Phylogenomic and syntenic data demonstrate complex evolutionary processes in early radiation of the rosids
Luxian Liu1,2†, Mengzhen Chen1†, Ryan A. Folk3†, Meizhen Wang2, Tao Zhao4, Fude Shang1,5 Douglas E. Soltis6,7, and Pan Li2*
1Laboratory of Plant Germplasm and Genetic Engineering, School of Life Sciences, Henan University, Kaifeng, Henan, 475001, China
2Key Laboratory of Biosystems Homeostasis and Protection (Zhejiang University), Ministry of Education, Hangzhou, Zhejiang, 310058, China
3Department of Biological Sciences, Mississippi State University, Starkville, MS, United States
4State Key Laboratory of Crop Stress Biology for Arid Areas/Shaanxi Key Laboratory of Apple, College of Horticulture, Northwest A&F University, Yangling, Shaanxi, 712100, China
5Henan Engineering Research Center for Osmanthus Germplasm Innovation and Resource Utilization, Henan Agricultural University, Zhengzhou, Henan, 450002, China
6Florida Museum of Natural History, University of Florida, Gainesville, FL, 32611 United States
7Department of Biology, University of Florida, Gainesville, FL, 32611 United States
These authors contributed equally to this work
*Corresponding author:
Pan Li (Email: panli_zju@126.com, Phone: +8613757152017)
Abstract
Some of the most vexing problems of deep-level relationships in angiosperms involve superrosids. The superrosid clade contains a quarter of all angiosperm species, with 18 orders in three subclades (Vitales, Saxifragales, and core rosids) exhibiting remarkable morphological and ecological diversity. To help resolve deep-level relationships, we constructed a high-quality chromosome-level genome assembly forTiarella polyphylla (Saxifragaceae), thereby providing a broader genomic representation of Saxifragales. Whole genome microarray analysis of superrosids showed that Saxifragales shared more synteny clusters with core rosids than Vitales, further supporting Saxifragales as being more closely related to core rosids. To resolve the ordinal phylogeny of superrosids, we screened 122 single-copy nuclear genes from the genomes of 36 species representing all 18 superrosid orders. Vitales were recovered as sisters to all other superrosids (Saxifragales + core rosids). Our data suggest dramatic differences in these relationships compared to earlier studies of core rosids. Fabids should be restricted to the nitrogen-fixing clade, while Picramniales, the Celastrales-Malpighiales (CM) clade, Huerteales, Oxalidales, Sapindales, Malvales, and Brassicales formed an “expanded” malvid clade. The Celastrales-Oxalidales-Malpighiales (COM) clade (sensu APG IV) was not monophyletic. Crossosomatales, Geraniales, Myrtales, and Zygophyllales did not belong to either our well-supported malvids or fabids.

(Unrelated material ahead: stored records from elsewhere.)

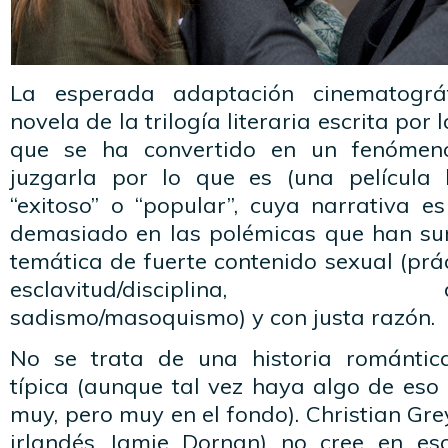
La esperada adaptación cinematográ
novela de la trilogía literaria escrita por 
que se ha convertido en un fenómen
juzgarla por lo que es (una película
“exitoso” o “popular”, cuya narrativa es
demasiado en las polémicas que han su
temática de fuerte contenido sexual (prá
esclavitud/disciplina, domin
sadismo/masoquismo) y con justa razón.
No se trata de una historia románti
típica (aunque tal vez haya algo de eso
muy, pero muy en el fondo). Christian Gre
irlandés Jamie Dornan) no cree en eso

There is a strong discordance between nuclear and plastid phylogenetic hypotheses for superrosid relationships, which can be best explained by a combination of incomplete lineage sorting and ancient reticulation.
.
Key words: genome assembly, Tiarella polyphylla , Angiosperm-mega 353, phylogeny, superrosids, ancient reticulation.
Introduction
The core eudicots consist of Gunnerales, Dilleniales, superrosids, and superasterids, with the latter two containing the vast majority of flowering plant diversity (Drinnan et al., 1994; Soltis et al., 2018 ). Superrosids, comprising core rosids (eurosids), Saxifragales, and Vitales, contain more than 90,000 species and thus represent more than a quarter of all angiosperms (Wang et al., 2009; Sun et al., 2020 ). Superrosid species exhibit remarkable morphological and ecological diversity and include herbs, shrubs, trees, vines, aquatics, succulents, and parasites (Zhao et al., 2016 ); Many important crops, as well as forest trees, are superrosids (Wang et al., 2009 ) including Rosales (e.g., apple, jujube, and mulberry), Vitales (grape), Cucurbitales (watermelon, cucumber), Fabales (peanut, soybean), Fagales (walnut, waxberry, oak), and Brassicales (radish, mustard, and cabbage). Several superrosid orders, such as Malvales, Myrtales, Cucurbitales, Fabales, Rosales, and Saxifragales, exhibit exceptionally high diversification rates among angiosperms (Magallon & Sanderson, 2001; Folk et al., 2019; Sun et al., 2021 ). The enormous diversity and ecological and economic importance of superrosid species highlights the importance of greater resolution in superrosid phylogeny.
The monophyly of superrosids has been recovered repeatedly in previous studies, with both organellar (Moore et al., 2010; Sun et al., 2015; Li et al., 2019a ) and nuclear genes (Zhang et al., 2012; One Thousand Plant Transcriptomes Initiative, 2019; Sun et al., 2021 ), as well as combined datasets (Wang et al., 2009; Sun et al., 2020 ). However, relationships within superrosids have proven more problematic. In APG IV (2016) , Saxifragales were sister to Vitales plus core rosids, a topology found in multiple phylogenetic studies of mostly plastid genes (e.g., Wang et al., 2009; Soltis et al., 2011; Li et al., 2019a ). The core rosid clade, in turn, consisted of fabid and malvid subclades. The fabids contained the COM clade (Celastrales, Oxalidales, and Malpighiales), nitrogen-fixing clade (Fabales, Rosales, Cucurbitales, and Fagales), and Zygophyllales, which include Geraniales, Myrtales, Crossosomatales, Picramniales, Sapindales, Huerteales, Malvales, and Brassicales.
Although superrosids have long been the focus of phylogenetic research (Wang et al., 2009; Soltis et al., 2011; Zhang et al., 2012; Li et al., 2019a; Sun et al., 2020 ), relationships remain problematic, in part because of rapid radiation (Wang et al., 2009) combined with substantial recent evidence of incongruence between nuclear and plastid topologies (Zhang et al., 2012; Li et al., 2019a; Sun et al., 2020 ). Key problems in our understanding of relationships in superrosids remain:1) Are Saxifragales or Vitales the sister lineage of core rosids? 2) What are the major subclades within core rosids, and what orders should be included in fabids vs. malvids? 3) What are the relationships between COM clade members, and are they actually monophyletic? An improved nuclear-based phylogeny of superrosids and core rosids would help provide a better understanding of the evolutionary history of this enormous clade.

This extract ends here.